Filter the entries below, keeping only lines with the word "Weltmeisterbrot".

(Collected data)
------------------------------------------------
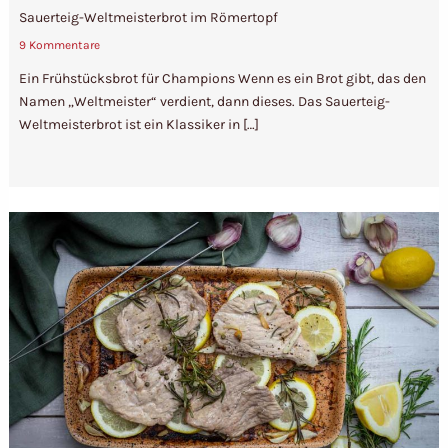
Sauerteig-Weltmeisterbrot im Römertopf
9 Kommentare
Ein Frühstücksbrot für Champions Wenn es ein Brot gibt, das den
Namen „Weltmeister“ verdient, dann dieses. Das Sauerteig-
Weltmeisterbrot ist ein Klassiker in […]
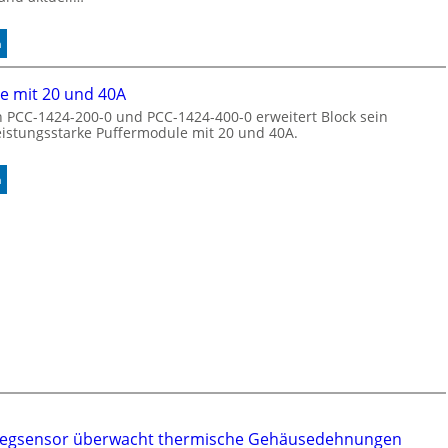
n
e
:
n
r
A
k
u
e mit 20 und 40A
e
t
n
 PCC-1424-200-0 und PCC-1424-400-0 erweitert Block sein
o
leistungsstarke Puffermodule mit 20 und 40A.
n
m
u
a
n
t
:
n
g
i
P
s
u
i
f
e
f
r
e
t
r
e
m
K
o
o
d
n
u
t
l
r
e
o
m
Wegsensor überwacht thermische Gehäusedehnungen
l
i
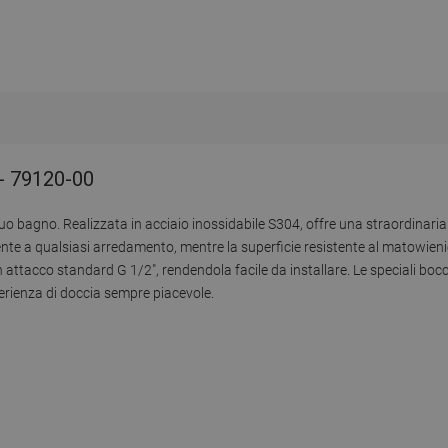
- 79120-00
 bagno. Realizzata in acciaio inossidabile S304, offre una straordinaria 
nte a qualsiasi arredamento, mentre la superficie resistente al matowien
 attacco standard G 1/2", rendendola facile da installare. Le speciali bo
rienza di doccia sempre piacevole.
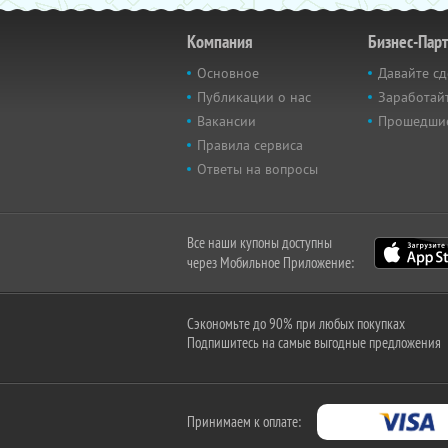
Компания
Бизнес-Пар
Основное
Давайте сд
Публикации о нас
Заработайт
Вакансии
Прошедши
Правила сервиса
Ответы на вопросы
Все наши купоны доступны
через Мобильное Приложение:
Сэкономьте до 90% при любых покупках
Подпишитесь на самые выгодные предложения
Принимаем к оплате:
------------------------------------------------
Problem solution:
Sauerteig-Weltmeisterbrot im Römertopf
Weltmeisterbrot ist ein Klassiker in […]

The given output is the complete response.